Half empty, or half full?
Back when I first started travelling, in the not too distant past, I never really went anywhere for a long period of time. Two weeks here, ten days there as weekend thrown in the midst of a month of heavy work.
My mum always used to say, ‘Two weeks is too long, One week isn’t long enough and seven days is just about right’. Considering she was usually paying for the tickets – back when my only form of travelling was family holidays – I used to adhere to that rule a lot.
So to me, going on a three-week holiday to my Dad’s house in Ireland was being away for a long time. A really long time.
By the time I was finally about to embark on a 9 weeklong trip to Australia – It was like I’d booked to go away for an eternity. I thought for sure I was going to be gone for so long that when I got back we’d have a new government, the currency would have changed and Bieber was finally retired from full time music. One can only hope, right?
When I got there, and for the weeks ensuing, it felt like I had a lifetime on my hands. Even when it got to four weeks left of the trip, I still had forever and a day to do whatever I wanted.
Fast forward 18 months to the present day, where I’m on my final four-week stint in America and it feels like I have absolutely no time left, at all. The grains of sand are passing through, the seconds are sprinting away and I’m on the verge of going home to cold, soaking, dull, boring, grey, England.
After having spent 9 months here, the last month feels like nothing at all. Like it’s just slipping away.
It’s been getting me depressed; ruining my mood and basically making me feel all around like crap. So, I had to do something about it. I had to flip what I was thinking.

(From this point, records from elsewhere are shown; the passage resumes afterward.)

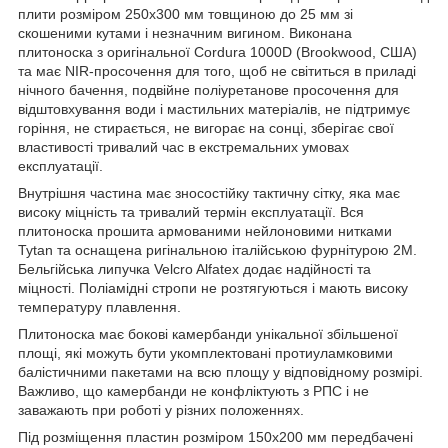
плити розміром 250х300 мм товщиною до 25 мм зі
скошеними кутами і незначним вигином. Виконана
плитоноска з оригінальної Cordura 1000D (Brookwood, США)
та має NIR-просочення для того, щоб не світиться в приладі
нічного бачення, подвійне поліуретанове просочення для
відштовхування води і мастильних матеріалів, не підтримує
горіння, не стирається, не вигорає на сонці, зберігає свої
властивості тривалий час в екстремальних умовах
експлуатації.
Внутрішня частина має зносостійку тактичну сітку, яка має
високу міцність та тривалий термін експлуатації. Вся
плитоноска прошита армованими нейлоновими нитками
Tytan та оснащена ригінальною італійською фурнітурою 2М.
Бельгійська липучка Velcro Alfatex додає надійності та
міцності. Поліамідні стропи не розтягуються і мають високу
температуру плавлення.
Плитоноска має бокові камербанди унікальної збільшеної
площі, які можуть бути укомплектовані протиуламковими
балістичними пакетами на всю площу у відповідному розмірі.
Важливо, що камербанди не конфліктують з РПС і не
заважають при роботі у різних положеннях.
Під розміщення пластин розміром 150х200 мм передбачені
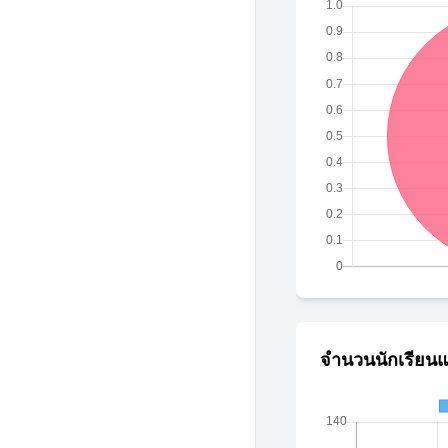
จำนวนนักเรียนแ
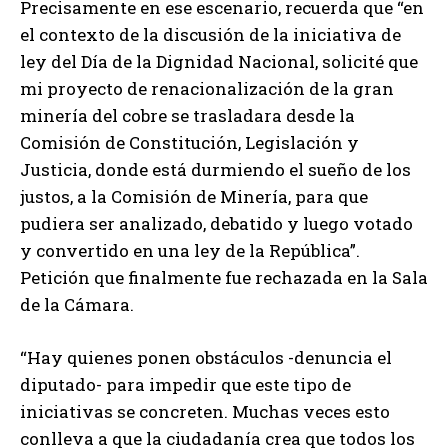
Precisamente en ese escenario, recuerda que “en
el contexto de la discusión de la iniciativa de
ley del Día de la Dignidad Nacional, solicité que
mi proyecto de renacionalización de la gran
minería del cobre se trasladara desde la
Comisión de Constitución, Legislación y
Justicia, donde está durmiendo el sueño de los
justos, a la Comisión de Minería, para que
pudiera ser analizado, debatido y luego votado
y convertido en una ley de la República”.
Petición que finalmente fue rechazada en la Sala
de la Cámara.
“Hay quienes ponen obstáculos -denuncia el
diputado- para impedir que este tipo de
iniciativas se concreten. Muchas veces esto
conlleva a que la ciudadanía crea que todos los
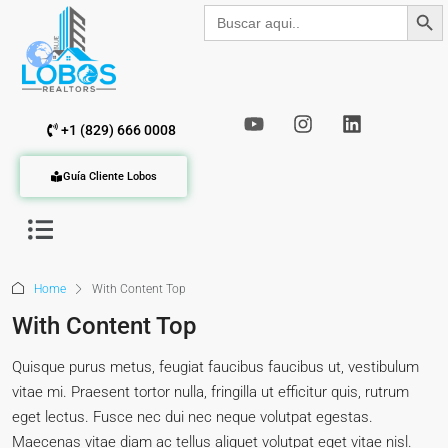
Botón de b
Buscar:
+1 (829) 666 0008
Guía Cliente Lobos
Home
With Content Top
With Content Top
Quisque purus metus, feugiat faucibus faucibus ut, vestibulum
vitae mi. Praesent tortor nulla, fringilla ut efficitur quis, rutrum
eget lectus. Fusce nec dui nec neque volutpat egestas.
Maecenas vitae diam ac tellus aliquet volutpat eget vitae nisl.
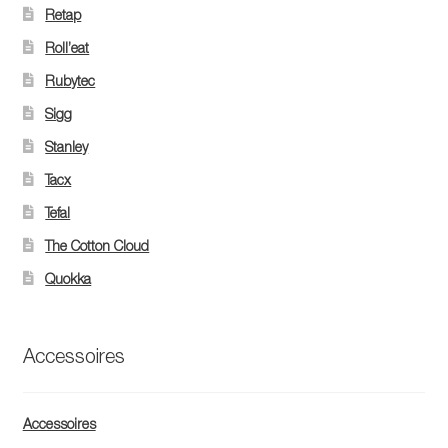
Retap
Roll’eat
Rubytec
Sigg
Stanley
Tacx
Tefal
The Cotton Cloud
Quokka
Accessoires
Accessoires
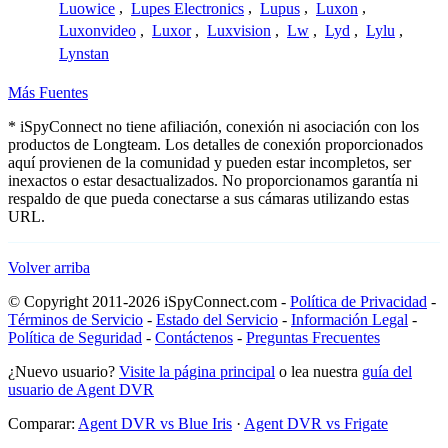
Luowice
,
Lupes Electronics
,
Lupus
,
Luxon
,
Luxonvideo
,
Luxor
,
Luxvision
,
Lw
,
Lyd
,
Lylu
,
Lynstan
Más Fuentes
* iSpyConnect no tiene afiliación, conexión ni asociación con los
productos de Longteam. Los detalles de conexión proporcionados
aquí provienen de la comunidad y pueden estar incompletos, ser
inexactos o estar desactualizados. No proporcionamos garantía ni
respaldo de que pueda conectarse a sus cámaras utilizando estas
URL.
Volver arriba
© Copyright 2011-2026 iSpyConnect.com -
Política de Privacidad
-
Términos de Servicio
-
Estado del Servicio
-
Información Legal
-
Política de Seguridad
-
Contáctenos
-
Preguntas Frecuentes
¿Nuevo usuario?
Visite la página principal
o lea nuestra
guía del
usuario de Agent DVR
Comparar:
Agent DVR vs Blue Iris
·
Agent DVR vs Frigate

Instead of thinking, ‘Crap, I’ve only got 4 weeks left, what a drag’ I had to change it. I needed to refocus. So I started to think, ‘I’ve still got a month left in LA? Amazing. Be right back, just heading out to do something awesome.’
Since then my mood has come back, I’m enjoying my work again and, although I’m still not overly excited to be heading home – I’m making the most of my time I still have here.
The lesson in this though is simple, like I stated at the top. ‘How we look at things, is how we live them’.
Our individual worlds are made up of the perceptions that we have. Whether it be the can’s and can’t of what we can do, the certain types of people who can do certain things and the rules we choose to live by.
Lets say for example that you have always been an IT Technician. You’ve spent the last 10 years of your life working in a small air-conditioned office, telling people to turn their computers on and off again. You know the coding for all of your companies systems and you can fix just about any problem. But, it’s boring. You hate it. You want out.
The first thing people are inclined to say is, ‘I want to go somewhere else, but I need to do a job in IT Still, it’s all I’ve ever done.’ You refer back to your perception that because it is all that you did do, it’s all that you can do.
You still have a capacity to learn, you could still retrain to a different profession. Your brain hasn’t only become a source of IT Knowledge for your peers. You could finally fulfil your dream of becoming a full time gardener. Or lawyer or go-go dancer or whatever it is. But because it’s ‘all you’ve ever done’, you’d rather go back and do the thing you hate than change your career path totally.
Another, more sombre approach comes from racism. The belief that ‘all’ of a certain race or religion act a certain way. That people are thieves, that they have 18 wives or that they’re ‘coming over here and taking all of our jobs’. These perceptions are wrong, but day-in day-out they affect how people approach life.
Changing the way you look at things, flipping it around and looking at the positives can make a whole new difference in your life. You have certain beliefs, limiting beliefs, which hold you back – that prevent you from being happy and in the moment.
Challenge: Find one perception or belief that is holding you back, and look at it in a new light. Instead of a countdown to a holiday, why not a list of things you can do with your time before? Don’t think you can draw? Get a piece of paper and start doodling. Then work on the bigger stuff, like career changes and stuff you ‘can’t afford’.